11th International Conference on Hard and Electromagnetic Probes of High-Energy Nuclear Collisions

Heavy flavor jets are powerful tools to gain insight into the in-medium partonic energy loss mechanisms and the transport properties of the quark-gluon plasma (QGP) in high-energy nuclear collisions. In this work, we present the first theoretical study of the longitudinal momentum fraction $z_{||}$ carried by ${\mathrm{D}}^0$ meson in jets in Pb+Pb collisions at $\sqrt{s_{\mathrm{N}\mathrm{N}}}$ = 5.02 TeV. The p+p baseline is provided by POWHEG+PYTHIA8 which matches the next-to-leading order hard processes with the parton shower.
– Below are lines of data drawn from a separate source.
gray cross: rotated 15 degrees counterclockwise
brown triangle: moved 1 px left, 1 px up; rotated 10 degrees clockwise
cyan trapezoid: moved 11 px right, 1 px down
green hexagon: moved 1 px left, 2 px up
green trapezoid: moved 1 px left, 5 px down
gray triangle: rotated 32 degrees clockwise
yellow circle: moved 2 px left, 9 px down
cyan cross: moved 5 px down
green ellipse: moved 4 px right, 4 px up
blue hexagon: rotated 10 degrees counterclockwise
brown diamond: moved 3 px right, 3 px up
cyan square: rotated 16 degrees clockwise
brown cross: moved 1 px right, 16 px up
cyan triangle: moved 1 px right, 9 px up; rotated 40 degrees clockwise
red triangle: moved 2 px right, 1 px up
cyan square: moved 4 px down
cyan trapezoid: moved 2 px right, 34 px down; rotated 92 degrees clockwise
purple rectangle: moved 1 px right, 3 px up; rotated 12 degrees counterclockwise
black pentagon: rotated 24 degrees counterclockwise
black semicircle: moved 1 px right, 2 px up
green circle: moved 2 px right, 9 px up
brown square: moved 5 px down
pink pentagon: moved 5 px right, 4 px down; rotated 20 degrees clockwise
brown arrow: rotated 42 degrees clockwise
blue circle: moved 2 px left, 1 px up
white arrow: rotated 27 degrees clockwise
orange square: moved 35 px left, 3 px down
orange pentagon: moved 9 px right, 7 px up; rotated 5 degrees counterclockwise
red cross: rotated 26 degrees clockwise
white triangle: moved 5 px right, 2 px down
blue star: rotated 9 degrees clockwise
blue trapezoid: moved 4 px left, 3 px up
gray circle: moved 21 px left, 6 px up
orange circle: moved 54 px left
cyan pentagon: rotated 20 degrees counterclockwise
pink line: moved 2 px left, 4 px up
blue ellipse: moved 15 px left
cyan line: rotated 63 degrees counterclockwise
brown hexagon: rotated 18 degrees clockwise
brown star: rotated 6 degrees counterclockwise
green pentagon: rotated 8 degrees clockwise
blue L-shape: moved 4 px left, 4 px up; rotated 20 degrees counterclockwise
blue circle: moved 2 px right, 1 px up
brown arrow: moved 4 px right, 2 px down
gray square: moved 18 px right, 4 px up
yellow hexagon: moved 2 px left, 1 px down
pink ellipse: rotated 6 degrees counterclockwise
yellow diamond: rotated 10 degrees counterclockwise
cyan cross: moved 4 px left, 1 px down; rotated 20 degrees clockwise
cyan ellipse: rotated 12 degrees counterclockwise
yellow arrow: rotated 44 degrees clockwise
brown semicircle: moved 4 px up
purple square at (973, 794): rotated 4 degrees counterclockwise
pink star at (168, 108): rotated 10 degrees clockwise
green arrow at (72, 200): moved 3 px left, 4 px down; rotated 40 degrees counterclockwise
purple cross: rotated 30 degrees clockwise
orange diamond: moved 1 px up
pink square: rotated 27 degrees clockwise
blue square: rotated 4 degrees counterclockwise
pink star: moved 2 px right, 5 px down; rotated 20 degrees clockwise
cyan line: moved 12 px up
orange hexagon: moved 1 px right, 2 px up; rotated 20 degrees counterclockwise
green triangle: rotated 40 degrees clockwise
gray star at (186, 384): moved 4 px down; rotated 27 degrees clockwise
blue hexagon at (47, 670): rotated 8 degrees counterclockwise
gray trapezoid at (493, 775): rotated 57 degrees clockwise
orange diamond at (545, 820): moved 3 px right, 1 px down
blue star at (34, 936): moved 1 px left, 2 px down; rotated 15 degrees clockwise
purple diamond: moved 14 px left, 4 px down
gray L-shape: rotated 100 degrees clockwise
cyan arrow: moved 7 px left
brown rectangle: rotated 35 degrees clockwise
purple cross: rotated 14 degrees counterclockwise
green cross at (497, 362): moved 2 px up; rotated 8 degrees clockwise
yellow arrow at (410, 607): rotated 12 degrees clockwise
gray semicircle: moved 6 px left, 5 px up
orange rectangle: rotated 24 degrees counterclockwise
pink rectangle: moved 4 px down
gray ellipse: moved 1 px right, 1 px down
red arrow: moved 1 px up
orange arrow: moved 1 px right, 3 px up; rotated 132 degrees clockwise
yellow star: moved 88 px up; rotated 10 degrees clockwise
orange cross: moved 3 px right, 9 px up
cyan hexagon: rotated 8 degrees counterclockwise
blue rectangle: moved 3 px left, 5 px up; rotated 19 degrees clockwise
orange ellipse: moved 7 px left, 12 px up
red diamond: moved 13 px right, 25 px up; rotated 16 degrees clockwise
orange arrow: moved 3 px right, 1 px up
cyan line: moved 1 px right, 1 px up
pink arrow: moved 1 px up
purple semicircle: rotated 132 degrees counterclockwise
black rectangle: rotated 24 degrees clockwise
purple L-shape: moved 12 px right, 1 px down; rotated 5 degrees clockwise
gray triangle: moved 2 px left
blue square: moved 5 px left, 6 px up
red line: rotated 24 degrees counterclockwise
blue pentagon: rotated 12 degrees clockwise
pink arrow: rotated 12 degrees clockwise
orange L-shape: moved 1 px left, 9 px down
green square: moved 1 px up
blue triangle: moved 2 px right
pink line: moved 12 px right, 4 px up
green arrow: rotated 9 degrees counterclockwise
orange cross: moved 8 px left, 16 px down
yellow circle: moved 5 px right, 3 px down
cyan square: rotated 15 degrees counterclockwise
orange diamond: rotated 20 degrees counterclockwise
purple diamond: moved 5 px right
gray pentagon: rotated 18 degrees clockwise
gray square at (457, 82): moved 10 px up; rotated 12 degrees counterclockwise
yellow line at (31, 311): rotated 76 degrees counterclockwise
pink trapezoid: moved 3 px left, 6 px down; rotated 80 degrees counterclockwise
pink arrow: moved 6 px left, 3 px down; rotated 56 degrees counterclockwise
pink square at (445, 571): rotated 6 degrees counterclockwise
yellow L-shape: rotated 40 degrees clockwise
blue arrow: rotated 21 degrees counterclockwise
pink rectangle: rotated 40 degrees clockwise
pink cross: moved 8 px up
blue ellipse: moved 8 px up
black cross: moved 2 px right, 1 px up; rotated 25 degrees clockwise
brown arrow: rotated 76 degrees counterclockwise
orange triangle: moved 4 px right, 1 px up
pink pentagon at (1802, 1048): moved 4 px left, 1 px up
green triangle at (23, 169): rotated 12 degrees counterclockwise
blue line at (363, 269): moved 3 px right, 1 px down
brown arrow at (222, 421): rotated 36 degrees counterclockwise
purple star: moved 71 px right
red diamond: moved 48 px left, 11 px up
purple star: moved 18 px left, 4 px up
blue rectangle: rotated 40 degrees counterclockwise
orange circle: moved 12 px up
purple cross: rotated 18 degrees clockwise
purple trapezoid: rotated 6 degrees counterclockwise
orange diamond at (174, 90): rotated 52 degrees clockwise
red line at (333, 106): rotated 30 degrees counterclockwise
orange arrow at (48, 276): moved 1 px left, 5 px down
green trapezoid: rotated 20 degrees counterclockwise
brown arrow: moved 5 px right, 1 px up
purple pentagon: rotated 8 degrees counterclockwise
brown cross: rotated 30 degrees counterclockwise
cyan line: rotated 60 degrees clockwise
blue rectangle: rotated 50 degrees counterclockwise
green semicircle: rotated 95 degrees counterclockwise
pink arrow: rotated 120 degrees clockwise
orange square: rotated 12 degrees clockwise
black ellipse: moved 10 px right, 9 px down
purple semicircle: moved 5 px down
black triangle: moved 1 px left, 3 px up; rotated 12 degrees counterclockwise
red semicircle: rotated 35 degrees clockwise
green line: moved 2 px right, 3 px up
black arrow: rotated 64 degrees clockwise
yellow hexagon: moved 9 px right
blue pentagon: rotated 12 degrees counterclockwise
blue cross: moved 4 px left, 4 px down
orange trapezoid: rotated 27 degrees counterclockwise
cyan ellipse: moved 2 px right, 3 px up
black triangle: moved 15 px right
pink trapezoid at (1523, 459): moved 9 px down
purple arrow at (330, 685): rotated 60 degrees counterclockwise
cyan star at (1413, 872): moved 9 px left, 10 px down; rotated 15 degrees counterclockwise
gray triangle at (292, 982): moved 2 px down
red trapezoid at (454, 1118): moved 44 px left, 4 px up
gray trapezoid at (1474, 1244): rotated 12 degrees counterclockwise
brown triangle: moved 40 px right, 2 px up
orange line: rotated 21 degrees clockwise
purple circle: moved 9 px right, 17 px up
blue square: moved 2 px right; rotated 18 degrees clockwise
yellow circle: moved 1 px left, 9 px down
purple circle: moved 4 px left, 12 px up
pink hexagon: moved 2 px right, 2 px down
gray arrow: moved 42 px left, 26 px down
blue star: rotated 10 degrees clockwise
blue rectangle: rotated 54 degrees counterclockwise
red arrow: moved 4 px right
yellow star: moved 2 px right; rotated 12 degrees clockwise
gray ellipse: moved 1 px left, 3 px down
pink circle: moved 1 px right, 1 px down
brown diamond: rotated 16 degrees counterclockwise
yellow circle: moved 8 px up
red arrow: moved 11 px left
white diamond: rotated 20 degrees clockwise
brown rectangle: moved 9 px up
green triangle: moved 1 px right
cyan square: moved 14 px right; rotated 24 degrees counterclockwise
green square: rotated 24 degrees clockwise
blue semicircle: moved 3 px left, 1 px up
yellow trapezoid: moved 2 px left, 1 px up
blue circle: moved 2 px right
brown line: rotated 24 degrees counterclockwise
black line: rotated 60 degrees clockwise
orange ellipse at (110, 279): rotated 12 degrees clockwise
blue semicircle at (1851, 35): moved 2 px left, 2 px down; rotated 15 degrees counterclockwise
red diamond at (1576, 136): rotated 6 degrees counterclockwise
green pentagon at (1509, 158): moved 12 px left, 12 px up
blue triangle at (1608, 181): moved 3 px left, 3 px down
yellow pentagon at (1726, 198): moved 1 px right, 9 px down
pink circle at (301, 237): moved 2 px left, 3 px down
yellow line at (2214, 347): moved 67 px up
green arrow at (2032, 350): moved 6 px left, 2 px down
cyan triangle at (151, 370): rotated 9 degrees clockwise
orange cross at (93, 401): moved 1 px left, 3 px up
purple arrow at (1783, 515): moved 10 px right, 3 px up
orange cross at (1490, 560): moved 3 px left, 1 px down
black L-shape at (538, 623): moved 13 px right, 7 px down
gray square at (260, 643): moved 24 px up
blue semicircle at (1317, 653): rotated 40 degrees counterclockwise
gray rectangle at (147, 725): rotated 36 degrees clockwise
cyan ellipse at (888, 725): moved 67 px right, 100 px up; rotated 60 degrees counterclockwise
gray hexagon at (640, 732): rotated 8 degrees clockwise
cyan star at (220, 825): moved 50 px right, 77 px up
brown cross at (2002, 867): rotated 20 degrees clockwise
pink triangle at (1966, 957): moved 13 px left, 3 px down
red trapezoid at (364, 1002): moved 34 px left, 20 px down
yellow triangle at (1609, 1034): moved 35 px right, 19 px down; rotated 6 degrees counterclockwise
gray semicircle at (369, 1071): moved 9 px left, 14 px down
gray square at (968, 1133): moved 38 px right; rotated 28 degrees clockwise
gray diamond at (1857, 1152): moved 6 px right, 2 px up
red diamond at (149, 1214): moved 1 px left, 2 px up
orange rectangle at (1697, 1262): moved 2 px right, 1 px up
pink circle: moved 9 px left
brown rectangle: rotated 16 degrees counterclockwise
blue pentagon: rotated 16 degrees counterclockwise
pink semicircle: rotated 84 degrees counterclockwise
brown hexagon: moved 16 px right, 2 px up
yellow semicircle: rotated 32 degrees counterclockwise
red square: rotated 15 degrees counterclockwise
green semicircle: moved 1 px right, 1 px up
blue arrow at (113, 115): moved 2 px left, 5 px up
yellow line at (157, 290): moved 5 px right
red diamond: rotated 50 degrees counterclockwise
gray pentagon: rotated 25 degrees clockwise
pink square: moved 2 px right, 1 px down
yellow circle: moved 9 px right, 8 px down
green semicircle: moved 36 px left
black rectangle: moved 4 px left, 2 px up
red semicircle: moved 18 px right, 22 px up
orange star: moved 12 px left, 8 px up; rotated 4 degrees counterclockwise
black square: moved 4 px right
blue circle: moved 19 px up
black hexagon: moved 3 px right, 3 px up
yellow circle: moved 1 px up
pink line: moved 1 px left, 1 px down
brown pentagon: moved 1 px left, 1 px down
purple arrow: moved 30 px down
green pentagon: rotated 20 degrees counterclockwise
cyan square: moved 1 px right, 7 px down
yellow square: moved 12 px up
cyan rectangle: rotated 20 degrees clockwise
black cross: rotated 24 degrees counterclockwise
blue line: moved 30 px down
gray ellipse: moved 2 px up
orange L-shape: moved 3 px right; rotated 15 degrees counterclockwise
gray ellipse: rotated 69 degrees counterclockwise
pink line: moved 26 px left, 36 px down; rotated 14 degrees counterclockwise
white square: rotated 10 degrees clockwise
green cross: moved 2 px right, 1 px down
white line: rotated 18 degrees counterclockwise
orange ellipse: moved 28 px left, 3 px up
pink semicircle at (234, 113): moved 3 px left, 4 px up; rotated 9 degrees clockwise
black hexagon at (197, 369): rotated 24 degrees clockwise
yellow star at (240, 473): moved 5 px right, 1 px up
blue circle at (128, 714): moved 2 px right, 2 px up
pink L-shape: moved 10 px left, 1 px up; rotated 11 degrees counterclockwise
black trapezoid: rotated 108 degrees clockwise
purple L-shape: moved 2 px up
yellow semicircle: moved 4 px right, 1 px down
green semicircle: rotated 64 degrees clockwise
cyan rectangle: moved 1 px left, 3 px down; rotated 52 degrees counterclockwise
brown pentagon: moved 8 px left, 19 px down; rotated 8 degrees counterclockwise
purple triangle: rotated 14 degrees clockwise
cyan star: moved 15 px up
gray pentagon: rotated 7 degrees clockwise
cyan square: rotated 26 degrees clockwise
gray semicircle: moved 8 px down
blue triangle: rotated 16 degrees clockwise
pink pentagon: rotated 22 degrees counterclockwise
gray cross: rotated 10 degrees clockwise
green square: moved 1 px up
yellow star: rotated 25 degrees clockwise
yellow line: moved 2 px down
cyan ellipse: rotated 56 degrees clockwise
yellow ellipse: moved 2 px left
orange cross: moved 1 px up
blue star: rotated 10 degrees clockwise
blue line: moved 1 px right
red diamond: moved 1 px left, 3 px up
The in-medium evolution of heavy quark jets is employed by a Monte Carlo transport model which takes into account the collsional and radiative partonic energy loss in the expanding QGP. We observe steeper $z_{||}$ distributions of ${\mathrm{B}}^0$-jet compared to that of ${\mathrm{D}}^0$-jet at the same kinematics region in p+p collisions, which may be a hint of the harder jet fragmentation function of b-jet compared to c-jet in vacuum. In A+A collisions, it is shown that the jet quenching effect would in general decrease the values of $z_{||}$. In addition, we predict visibly stronger nuclear modifications of ${\mathrm{B}}^0$-jet $z_{||}$ distributions compared to ${\mathrm{D}}^0$-jet within the same $p_{\mathrm{T}}$ windows, as a result of the much steeper initial $z_{||}$ distribution of ${\mathrm{B}}^0$-jet in vacuum.